> What the task asks:
Find the line containing "Identify the location of All" in the entries below. Restate it and each line after it, word for word, up to and including the line containing "What are the".

[[ Records provided, beginning ]]

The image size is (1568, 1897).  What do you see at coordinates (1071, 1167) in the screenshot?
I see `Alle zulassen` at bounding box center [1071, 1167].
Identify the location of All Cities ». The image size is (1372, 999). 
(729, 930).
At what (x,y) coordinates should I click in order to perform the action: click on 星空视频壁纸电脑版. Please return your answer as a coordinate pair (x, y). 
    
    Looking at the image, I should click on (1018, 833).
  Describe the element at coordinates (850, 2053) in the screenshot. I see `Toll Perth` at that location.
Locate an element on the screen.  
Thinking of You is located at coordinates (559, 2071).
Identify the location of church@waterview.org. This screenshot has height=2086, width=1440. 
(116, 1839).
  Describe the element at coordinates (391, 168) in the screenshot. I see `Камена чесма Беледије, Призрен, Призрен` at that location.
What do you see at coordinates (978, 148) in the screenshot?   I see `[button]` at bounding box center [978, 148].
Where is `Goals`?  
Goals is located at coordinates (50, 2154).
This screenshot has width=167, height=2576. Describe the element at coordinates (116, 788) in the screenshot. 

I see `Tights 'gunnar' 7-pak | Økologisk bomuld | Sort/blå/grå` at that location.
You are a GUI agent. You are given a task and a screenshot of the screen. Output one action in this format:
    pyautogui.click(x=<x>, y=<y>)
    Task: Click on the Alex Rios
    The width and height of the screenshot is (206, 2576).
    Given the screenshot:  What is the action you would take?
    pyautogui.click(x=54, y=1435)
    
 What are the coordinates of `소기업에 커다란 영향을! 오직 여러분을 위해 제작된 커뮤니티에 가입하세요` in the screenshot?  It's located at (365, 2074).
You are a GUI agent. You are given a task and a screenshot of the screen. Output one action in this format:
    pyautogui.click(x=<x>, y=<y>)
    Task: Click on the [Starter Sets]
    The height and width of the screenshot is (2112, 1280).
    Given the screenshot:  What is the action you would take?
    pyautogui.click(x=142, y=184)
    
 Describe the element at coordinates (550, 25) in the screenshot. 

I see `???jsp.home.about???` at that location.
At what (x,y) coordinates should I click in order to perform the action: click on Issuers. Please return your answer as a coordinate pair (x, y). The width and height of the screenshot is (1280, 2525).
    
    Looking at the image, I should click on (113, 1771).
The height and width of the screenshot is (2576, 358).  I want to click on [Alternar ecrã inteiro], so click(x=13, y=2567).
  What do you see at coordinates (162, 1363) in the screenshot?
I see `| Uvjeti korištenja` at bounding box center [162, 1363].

[[ Records provided, end ]]

> Answer to the exercise:
Identify the location of All Cities ». The image size is (1372, 999). 
(729, 930).
At what (x,y) coordinates should I click in order to perform the action: click on 星空视频壁纸电脑版. Please return your answer as a coordinate pair (x, y). 
    
    Looking at the image, I should click on (1018, 833).
  Describe the element at coordinates (850, 2053) in the screenshot. I see `Toll Perth` at that location.
Locate an element on the screen.  
Thinking of You is located at coordinates (559, 2071).
Identify the location of church@waterview.org. This screenshot has height=2086, width=1440. 
(116, 1839).
  Describe the element at coordinates (391, 168) in the screenshot. I see `Камена чесма Беледије, Призрен, Призрен` at that location.
What do you see at coordinates (978, 148) in the screenshot?   I see `[button]` at bounding box center [978, 148].
Where is `Goals`?  
Goals is located at coordinates (50, 2154).
This screenshot has width=167, height=2576. Describe the element at coordinates (116, 788) in the screenshot. 

I see `Tights 'gunnar' 7-pak | Økologisk bomuld | Sort/blå/grå` at that location.
You are a GUI agent. You are given a task and a screenshot of the screen. Output one action in this format:
    pyautogui.click(x=<x>, y=<y>)
    Task: Click on the Alex Rios
    The width and height of the screenshot is (206, 2576).
    Given the screenshot:  What is the action you would take?
    pyautogui.click(x=54, y=1435)
    
 What are the coordinates of `소기업에 커다란 영향을! 오직 여러분을 위해 제작된 커뮤니티에 가입하세요` in the screenshot?  It's located at (365, 2074).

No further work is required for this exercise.